Davies' interpretation of what H.C. Robbins Landon (in notes for Dorati's Haydn recordings) calls the "weird repeated violin quavers," near the beginning of the Andante, revealed them as one of Haydn's jokes. In the Minuet, "the composer wrote one passage in the usual 3/4 meter," Landon reminds us (in notes for Sony KS 53985), "but it sounds like 4/4 because of... off-beat [s] forzati ." The horns and oboes blended beautifully in the opening Vivace, and they brought out the lusty spirit of the Hunt in the brilliant Finale, again described by Landon (SK 53985) as "one of the first of the composer's famous hunting movements, featuring the French Horns as solo instruments."
As a reviewer, I have listened to a number of recordings of Glass's music - symphonies, the Violin Concerto, the two String Quartets - and have heard a number of works in live concerts, including an all-Glass organ recital on Charleston's Piccolo Spoleto Series. From all that, I have a certain affection for the organ version of "Mad Rush" only - it is short and doesn't overstay its welcome. Although Davies is one of the foremost advocates and interpreters of the composer, the presenters, knowing the parameters of their audience well, wisely talked the visiting ensemble out of playing a piece by Glass, and instead of something with "minimal" interest to the Pinehurst subscribers, there was, instead, a scintillating performance of Bela Bartók's Divertimento for Strings, Sz.113. Written in only fifteen days in Basel, Switzerland, while he was staying with its dedicatee, Paul Sacher, this has to be one of the composer's most good-humored pieces. Paul Griffiths, in notes for DGG 445825, says the composer described it as "first movement sonata form, second movement approximately ABA, third movement rondo like." It abounds with the composer's sublimation of folk styles, with frequent changes of meter. In an homage to the old concerto grosso form, the first chair players - and especially the concertmaster, principal second violinist, and principal violist - frequently function as a concertante set against the ripieno. Even the principal double bassist had several solos - nearly as many as the principal cellist did. Grins of delight showed the sheer joy of the players as they carried out what Griffiths says are the "games of canon and inversion (that) contribute much to the music's playfulness."

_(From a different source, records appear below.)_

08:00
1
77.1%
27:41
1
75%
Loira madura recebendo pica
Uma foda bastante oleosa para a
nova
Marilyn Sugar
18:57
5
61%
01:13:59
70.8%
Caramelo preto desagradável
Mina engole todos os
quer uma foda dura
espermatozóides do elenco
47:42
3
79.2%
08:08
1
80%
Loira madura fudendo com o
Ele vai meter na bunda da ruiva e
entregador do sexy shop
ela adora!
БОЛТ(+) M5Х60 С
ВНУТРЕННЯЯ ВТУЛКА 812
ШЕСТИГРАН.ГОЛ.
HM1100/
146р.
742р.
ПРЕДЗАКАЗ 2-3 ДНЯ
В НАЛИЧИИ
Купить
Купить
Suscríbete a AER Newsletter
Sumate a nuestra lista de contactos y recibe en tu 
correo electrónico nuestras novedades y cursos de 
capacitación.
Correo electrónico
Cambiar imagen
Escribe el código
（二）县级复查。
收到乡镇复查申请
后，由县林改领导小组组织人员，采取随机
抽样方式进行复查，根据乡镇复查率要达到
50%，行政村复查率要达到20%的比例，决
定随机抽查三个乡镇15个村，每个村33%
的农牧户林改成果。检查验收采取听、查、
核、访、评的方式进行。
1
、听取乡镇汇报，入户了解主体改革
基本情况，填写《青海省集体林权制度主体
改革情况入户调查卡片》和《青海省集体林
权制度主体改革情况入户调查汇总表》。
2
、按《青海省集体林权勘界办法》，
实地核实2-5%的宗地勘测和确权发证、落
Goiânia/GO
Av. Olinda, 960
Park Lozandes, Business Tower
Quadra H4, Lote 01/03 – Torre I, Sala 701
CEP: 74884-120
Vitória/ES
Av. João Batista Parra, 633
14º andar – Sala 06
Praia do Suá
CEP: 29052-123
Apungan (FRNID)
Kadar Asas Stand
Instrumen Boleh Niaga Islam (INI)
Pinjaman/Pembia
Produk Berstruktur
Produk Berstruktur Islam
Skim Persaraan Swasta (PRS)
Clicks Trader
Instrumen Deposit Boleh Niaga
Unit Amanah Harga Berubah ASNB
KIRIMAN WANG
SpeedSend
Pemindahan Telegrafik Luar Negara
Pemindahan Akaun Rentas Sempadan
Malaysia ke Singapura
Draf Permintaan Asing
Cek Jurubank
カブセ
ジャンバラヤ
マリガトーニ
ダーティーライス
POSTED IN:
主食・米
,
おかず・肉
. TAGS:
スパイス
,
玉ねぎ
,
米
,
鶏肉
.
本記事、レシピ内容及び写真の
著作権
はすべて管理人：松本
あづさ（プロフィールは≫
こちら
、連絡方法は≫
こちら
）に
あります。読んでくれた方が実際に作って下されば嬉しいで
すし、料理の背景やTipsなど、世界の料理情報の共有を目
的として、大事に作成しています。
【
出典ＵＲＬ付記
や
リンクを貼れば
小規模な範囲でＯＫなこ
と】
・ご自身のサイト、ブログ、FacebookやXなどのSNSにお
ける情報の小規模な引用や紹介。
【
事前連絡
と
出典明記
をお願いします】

Tchaikovsky's well-known and frequently-performed Serenade in C for Strings, Op. 48, brought the concert to a delightful conclusion. I cannot imagine this work being better played. Davies totally avoided a heavy lushness, string articulation and phrasing were ideal, and the rhythms were taut and well sprung. The Elegie was a pearl beyond price. Area presenters need look no further when seeking a great chamber orchestra. I'm sure the presence of a master conductor at the helm did not hurt either.